● **Stored data entries**
**********

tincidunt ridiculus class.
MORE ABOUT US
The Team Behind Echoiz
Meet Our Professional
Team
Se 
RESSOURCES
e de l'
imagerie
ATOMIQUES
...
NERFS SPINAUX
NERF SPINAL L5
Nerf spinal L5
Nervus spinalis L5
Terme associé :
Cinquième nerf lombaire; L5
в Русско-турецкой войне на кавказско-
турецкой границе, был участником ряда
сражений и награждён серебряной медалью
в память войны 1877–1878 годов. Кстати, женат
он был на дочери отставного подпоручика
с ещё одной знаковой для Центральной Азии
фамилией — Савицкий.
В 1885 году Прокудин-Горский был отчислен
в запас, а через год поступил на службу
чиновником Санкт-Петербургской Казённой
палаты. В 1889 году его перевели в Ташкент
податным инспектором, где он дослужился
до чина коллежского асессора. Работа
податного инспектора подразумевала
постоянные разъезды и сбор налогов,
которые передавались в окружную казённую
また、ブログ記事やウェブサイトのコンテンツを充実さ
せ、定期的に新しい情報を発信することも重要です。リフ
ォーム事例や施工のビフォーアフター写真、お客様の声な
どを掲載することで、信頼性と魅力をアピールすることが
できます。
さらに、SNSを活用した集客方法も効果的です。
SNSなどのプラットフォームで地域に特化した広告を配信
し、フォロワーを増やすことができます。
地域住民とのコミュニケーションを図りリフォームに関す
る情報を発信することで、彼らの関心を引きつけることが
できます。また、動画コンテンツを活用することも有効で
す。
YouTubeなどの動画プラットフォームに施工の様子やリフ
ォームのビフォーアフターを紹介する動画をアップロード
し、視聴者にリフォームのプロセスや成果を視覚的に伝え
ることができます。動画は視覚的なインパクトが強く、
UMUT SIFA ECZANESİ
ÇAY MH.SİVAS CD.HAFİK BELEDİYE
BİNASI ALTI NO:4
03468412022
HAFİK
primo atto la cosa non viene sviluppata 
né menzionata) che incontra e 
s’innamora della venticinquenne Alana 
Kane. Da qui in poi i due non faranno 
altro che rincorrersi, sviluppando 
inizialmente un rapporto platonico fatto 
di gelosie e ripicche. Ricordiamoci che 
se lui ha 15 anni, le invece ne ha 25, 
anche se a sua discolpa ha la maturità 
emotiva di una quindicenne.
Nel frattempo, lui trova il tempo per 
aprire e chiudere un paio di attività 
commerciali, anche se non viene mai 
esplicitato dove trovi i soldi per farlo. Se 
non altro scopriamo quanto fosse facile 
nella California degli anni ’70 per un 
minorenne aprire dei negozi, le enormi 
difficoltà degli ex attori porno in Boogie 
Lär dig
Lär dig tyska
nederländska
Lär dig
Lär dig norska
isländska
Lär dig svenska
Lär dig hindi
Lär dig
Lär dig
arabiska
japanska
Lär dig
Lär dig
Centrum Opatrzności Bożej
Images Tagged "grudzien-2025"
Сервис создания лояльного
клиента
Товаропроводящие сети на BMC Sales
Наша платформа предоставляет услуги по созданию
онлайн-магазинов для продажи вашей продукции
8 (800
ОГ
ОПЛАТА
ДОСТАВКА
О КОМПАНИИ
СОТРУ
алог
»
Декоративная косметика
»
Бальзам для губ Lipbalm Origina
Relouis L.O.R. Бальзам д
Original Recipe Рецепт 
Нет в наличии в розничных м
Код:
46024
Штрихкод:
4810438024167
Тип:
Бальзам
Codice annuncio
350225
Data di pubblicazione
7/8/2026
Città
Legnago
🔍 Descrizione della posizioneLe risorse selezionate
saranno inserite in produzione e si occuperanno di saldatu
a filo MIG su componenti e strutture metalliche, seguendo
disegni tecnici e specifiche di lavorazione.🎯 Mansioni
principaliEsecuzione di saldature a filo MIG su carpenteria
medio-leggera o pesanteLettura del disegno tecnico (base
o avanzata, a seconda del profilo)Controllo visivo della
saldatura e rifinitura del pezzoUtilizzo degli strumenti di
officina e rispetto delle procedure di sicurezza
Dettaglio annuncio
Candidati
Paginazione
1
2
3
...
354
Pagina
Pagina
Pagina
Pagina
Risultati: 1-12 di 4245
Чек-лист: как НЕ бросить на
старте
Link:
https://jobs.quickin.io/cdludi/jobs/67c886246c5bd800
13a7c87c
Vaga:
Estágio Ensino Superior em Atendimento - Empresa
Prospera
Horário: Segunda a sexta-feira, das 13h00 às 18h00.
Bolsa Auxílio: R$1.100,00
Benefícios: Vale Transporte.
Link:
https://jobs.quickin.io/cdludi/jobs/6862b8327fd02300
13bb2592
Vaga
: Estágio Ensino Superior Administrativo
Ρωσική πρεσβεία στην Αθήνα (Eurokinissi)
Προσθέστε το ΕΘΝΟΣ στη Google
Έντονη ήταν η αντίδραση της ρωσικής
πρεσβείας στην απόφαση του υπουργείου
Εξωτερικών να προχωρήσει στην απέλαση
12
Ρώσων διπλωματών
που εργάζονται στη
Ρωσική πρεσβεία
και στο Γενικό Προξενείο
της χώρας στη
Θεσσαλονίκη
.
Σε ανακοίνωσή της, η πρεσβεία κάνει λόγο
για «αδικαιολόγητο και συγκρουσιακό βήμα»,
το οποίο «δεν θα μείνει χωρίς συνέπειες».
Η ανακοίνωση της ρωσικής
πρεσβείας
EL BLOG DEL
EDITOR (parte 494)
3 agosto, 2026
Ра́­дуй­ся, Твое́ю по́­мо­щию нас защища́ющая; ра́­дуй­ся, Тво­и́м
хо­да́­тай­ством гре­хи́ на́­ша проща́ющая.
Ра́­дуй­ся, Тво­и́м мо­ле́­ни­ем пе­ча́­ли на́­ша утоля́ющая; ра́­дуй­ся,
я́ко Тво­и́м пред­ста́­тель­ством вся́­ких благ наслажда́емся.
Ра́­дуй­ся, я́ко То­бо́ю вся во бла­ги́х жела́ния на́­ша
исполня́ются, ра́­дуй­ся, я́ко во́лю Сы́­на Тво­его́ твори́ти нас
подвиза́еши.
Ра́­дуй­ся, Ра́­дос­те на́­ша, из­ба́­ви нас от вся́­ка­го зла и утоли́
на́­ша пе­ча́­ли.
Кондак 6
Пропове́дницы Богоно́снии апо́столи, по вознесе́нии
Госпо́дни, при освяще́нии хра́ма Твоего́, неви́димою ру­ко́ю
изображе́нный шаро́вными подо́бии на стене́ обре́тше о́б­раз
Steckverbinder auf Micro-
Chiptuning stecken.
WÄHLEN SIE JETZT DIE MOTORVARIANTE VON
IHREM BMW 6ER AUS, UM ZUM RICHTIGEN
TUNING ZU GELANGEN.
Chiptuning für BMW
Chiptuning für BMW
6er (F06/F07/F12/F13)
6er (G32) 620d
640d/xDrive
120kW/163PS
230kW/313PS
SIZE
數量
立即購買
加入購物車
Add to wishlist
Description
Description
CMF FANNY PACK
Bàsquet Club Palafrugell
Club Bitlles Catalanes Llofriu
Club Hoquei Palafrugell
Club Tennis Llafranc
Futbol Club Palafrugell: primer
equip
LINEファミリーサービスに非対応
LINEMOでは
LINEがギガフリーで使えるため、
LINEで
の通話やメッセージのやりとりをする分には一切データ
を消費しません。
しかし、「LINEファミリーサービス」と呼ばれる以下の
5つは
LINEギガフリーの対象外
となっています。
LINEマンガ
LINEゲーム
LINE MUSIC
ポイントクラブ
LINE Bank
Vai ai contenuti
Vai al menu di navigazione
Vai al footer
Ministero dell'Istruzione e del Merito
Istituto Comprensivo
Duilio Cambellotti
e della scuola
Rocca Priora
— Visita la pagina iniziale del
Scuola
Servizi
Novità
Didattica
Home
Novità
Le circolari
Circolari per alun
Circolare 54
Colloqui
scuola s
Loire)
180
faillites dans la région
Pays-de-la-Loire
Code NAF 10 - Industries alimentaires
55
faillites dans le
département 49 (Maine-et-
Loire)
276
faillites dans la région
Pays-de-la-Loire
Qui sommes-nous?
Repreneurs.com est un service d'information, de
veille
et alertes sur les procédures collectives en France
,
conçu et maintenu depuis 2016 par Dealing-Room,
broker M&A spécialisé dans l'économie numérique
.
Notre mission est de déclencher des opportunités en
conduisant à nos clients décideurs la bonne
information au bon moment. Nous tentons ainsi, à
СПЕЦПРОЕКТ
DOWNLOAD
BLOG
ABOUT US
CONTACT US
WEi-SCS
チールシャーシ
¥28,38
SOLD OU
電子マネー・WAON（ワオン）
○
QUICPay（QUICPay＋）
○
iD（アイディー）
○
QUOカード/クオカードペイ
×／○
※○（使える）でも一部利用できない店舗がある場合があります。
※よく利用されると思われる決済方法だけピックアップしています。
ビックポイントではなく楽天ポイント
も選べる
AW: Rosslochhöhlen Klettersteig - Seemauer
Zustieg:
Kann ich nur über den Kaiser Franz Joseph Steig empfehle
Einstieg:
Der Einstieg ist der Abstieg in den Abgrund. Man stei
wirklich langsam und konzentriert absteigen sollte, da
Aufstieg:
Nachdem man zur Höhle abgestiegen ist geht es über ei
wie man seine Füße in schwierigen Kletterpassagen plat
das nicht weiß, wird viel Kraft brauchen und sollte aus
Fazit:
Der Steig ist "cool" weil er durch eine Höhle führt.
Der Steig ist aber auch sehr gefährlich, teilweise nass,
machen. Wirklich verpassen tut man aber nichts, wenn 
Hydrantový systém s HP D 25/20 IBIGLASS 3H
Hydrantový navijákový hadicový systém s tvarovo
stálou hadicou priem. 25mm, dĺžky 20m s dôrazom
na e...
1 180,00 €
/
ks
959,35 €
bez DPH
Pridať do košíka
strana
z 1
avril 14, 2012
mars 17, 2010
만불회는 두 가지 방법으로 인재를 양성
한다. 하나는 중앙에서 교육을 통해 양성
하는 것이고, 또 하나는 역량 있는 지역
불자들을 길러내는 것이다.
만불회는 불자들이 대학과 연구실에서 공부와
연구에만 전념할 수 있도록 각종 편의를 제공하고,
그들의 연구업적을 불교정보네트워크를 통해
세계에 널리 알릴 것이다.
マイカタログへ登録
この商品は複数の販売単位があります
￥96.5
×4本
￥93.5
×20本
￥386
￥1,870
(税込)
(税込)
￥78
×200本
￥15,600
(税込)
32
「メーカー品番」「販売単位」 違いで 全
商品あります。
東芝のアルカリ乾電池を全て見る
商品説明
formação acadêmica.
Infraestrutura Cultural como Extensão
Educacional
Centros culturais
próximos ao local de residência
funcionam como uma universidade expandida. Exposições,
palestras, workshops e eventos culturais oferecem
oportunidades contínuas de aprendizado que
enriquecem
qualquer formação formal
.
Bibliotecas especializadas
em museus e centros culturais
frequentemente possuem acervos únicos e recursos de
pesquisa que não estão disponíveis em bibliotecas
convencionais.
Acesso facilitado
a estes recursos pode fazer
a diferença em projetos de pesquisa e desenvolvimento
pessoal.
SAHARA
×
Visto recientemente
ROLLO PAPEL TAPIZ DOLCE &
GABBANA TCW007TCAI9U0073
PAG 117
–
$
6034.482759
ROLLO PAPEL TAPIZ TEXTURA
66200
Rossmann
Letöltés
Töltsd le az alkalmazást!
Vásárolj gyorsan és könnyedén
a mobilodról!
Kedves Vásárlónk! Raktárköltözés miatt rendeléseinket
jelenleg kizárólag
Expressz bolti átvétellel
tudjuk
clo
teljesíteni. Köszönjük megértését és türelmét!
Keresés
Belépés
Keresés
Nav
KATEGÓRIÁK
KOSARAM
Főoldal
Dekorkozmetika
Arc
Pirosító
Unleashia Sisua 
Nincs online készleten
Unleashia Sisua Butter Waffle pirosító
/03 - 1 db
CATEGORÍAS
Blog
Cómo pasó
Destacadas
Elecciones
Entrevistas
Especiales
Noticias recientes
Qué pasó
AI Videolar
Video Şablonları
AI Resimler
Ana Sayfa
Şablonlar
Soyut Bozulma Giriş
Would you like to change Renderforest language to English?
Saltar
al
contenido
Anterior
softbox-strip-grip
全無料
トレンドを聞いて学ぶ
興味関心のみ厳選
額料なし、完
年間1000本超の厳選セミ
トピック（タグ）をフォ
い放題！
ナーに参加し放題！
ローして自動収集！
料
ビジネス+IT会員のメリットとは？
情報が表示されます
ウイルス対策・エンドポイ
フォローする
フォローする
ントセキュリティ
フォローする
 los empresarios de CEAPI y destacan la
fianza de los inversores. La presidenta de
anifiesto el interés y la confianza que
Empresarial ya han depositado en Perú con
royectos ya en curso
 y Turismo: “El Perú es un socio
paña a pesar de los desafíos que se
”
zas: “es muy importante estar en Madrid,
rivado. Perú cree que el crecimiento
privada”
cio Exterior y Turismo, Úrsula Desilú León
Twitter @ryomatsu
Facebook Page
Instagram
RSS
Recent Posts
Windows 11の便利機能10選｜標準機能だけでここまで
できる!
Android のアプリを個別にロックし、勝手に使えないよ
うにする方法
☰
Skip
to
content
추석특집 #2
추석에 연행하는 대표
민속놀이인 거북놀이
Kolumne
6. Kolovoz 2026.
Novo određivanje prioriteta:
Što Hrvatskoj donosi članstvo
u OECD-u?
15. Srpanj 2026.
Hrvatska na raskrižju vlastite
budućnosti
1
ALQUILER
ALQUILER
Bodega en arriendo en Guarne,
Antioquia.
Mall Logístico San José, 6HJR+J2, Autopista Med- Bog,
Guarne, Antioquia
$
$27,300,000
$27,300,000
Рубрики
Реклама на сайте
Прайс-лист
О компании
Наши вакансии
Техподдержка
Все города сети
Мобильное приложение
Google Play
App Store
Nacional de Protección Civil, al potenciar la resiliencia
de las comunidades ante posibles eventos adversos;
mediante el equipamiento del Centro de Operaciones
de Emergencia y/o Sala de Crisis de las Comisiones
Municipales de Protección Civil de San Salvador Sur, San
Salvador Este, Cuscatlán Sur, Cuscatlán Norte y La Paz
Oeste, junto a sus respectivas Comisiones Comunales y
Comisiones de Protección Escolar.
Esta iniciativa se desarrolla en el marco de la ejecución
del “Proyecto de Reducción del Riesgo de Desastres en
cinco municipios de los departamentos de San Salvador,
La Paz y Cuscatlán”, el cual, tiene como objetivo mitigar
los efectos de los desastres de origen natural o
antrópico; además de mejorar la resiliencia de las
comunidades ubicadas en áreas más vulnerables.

**********

● **WHAT YOU SHOULD DO**
Take every line above where "viene" appears and copy it.

● **EXERCISE RESULT**
primo atto la cosa non viene sviluppata 
commerciali, anche se non viene mai 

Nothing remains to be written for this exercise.